#### What needs to be done:
Exactly the lines from the top of the records below through the one containing "Misteri Mobil dalam" must be set down, with no line added or dropped.

#### Available data:
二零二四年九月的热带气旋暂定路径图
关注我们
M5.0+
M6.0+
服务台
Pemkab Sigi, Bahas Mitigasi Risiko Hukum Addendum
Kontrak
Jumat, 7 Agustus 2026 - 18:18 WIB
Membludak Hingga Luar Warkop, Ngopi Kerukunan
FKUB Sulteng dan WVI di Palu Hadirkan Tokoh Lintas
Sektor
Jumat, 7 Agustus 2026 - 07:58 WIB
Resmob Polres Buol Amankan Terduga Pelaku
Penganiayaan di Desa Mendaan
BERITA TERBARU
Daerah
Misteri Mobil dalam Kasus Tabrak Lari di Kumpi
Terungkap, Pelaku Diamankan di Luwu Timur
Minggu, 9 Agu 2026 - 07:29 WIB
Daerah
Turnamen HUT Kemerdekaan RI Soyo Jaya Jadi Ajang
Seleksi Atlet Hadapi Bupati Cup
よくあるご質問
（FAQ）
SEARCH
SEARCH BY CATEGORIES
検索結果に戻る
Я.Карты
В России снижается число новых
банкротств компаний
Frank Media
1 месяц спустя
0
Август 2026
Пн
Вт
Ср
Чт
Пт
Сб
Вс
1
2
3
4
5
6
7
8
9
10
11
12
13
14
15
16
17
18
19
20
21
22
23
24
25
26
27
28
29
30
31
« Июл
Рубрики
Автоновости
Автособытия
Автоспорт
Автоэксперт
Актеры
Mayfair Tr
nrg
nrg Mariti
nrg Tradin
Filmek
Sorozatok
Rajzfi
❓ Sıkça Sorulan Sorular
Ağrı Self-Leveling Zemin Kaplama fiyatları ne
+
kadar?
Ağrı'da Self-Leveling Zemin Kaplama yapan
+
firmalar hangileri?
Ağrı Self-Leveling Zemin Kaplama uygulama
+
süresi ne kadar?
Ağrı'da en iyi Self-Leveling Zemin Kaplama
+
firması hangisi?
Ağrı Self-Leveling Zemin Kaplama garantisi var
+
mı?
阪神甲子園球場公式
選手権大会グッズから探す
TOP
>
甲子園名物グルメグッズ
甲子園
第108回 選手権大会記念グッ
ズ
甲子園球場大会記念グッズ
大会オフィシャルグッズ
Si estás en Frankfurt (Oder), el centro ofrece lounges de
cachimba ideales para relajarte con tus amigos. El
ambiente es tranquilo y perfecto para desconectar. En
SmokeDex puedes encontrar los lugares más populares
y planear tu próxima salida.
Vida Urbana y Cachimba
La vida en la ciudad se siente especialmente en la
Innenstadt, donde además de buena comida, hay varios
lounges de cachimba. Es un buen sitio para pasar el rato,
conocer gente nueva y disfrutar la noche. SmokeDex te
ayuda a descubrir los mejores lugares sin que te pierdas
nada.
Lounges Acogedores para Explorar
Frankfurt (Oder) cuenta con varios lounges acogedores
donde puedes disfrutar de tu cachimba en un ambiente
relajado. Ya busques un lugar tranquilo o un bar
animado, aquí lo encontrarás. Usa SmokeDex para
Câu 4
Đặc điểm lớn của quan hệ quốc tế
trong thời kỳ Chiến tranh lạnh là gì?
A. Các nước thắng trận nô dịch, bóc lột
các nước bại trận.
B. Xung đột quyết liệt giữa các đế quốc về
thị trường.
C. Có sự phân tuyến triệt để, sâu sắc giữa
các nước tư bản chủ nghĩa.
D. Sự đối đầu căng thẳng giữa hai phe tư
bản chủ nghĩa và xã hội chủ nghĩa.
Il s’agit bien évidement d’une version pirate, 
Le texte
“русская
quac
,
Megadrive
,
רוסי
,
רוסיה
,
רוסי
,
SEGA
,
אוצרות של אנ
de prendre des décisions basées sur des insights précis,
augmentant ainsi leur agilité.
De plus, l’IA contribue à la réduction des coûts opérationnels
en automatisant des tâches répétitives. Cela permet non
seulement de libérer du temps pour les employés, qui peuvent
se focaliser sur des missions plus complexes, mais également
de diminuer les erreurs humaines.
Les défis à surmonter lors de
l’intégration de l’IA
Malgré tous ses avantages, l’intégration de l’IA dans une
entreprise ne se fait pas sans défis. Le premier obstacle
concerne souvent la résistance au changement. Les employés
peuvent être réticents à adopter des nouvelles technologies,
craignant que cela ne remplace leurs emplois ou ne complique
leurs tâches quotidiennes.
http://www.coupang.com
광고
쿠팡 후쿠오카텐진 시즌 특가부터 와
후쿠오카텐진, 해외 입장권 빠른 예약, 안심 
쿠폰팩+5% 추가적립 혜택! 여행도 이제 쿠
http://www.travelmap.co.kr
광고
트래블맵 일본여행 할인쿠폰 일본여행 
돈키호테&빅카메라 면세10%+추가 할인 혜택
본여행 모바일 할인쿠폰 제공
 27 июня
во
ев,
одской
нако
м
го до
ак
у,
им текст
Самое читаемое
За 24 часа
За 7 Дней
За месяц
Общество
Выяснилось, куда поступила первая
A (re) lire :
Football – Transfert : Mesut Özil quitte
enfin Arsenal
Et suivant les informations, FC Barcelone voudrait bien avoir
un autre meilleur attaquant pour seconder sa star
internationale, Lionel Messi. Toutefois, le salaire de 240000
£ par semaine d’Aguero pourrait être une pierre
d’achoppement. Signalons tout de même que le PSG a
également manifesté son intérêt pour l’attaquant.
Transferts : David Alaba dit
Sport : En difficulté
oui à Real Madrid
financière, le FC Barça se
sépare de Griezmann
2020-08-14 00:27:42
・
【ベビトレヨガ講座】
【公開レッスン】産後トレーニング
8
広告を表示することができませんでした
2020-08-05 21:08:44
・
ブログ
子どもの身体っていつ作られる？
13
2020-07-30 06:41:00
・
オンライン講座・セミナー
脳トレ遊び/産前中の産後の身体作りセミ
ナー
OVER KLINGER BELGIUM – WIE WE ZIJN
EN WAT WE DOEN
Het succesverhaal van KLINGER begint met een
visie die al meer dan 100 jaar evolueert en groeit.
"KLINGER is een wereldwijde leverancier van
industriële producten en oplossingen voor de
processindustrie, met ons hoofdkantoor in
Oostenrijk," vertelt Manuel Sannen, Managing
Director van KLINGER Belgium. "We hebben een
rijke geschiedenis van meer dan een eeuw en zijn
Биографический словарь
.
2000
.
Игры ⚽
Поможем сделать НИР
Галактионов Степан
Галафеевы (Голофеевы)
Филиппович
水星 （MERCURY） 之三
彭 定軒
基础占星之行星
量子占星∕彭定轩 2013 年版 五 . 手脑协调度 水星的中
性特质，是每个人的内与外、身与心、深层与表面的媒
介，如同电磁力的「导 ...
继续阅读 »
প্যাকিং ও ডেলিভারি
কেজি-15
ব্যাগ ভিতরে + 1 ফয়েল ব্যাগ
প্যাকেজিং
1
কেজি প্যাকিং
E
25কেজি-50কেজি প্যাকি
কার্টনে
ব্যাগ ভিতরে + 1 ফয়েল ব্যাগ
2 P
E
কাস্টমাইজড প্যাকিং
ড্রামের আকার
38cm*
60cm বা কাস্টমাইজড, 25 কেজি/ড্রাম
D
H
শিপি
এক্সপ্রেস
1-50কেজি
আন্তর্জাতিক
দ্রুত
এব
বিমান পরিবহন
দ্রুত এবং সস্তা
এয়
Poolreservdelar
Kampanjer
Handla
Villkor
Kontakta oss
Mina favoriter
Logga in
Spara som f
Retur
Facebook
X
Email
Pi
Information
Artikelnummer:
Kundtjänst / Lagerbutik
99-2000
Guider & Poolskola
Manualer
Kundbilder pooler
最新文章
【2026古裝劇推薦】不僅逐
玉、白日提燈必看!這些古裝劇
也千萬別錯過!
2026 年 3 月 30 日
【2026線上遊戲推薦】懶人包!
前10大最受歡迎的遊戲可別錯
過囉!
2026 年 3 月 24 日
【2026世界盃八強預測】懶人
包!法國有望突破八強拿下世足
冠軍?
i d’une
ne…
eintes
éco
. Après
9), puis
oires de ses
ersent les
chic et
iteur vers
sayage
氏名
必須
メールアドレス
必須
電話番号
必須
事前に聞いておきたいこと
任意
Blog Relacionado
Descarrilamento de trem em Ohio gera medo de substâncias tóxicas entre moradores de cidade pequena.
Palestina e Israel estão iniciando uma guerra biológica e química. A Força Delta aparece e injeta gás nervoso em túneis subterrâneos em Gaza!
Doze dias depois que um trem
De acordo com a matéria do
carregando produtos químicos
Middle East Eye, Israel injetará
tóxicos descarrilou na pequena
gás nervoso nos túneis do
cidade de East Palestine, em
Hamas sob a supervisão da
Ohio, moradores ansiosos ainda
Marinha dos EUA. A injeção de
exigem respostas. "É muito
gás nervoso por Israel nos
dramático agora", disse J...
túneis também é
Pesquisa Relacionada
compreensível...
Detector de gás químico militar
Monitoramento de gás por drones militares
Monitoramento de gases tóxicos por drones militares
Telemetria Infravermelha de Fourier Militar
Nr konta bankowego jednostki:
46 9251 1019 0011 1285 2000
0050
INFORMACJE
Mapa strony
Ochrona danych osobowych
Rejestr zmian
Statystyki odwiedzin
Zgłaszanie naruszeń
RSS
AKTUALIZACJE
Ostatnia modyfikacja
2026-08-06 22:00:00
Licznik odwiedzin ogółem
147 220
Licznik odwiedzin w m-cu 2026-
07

#### Answer box:
二零二四年九月的热带气旋暂定路径图
关注我们
M5.0+
M6.0+
服务台
Pemkab Sigi, Bahas Mitigasi Risiko Hukum Addendum
Kontrak
Jumat, 7 Agustus 2026 - 18:18 WIB
Membludak Hingga Luar Warkop, Ngopi Kerukunan
FKUB Sulteng dan WVI di Palu Hadirkan Tokoh Lintas
Sektor
Jumat, 7 Agustus 2026 - 07:58 WIB
Resmob Polres Buol Amankan Terduga Pelaku
Penganiayaan di Desa Mendaan
BERITA TERBARU
Daerah
Misteri Mobil dalam Kasus Tabrak Lari di Kumpi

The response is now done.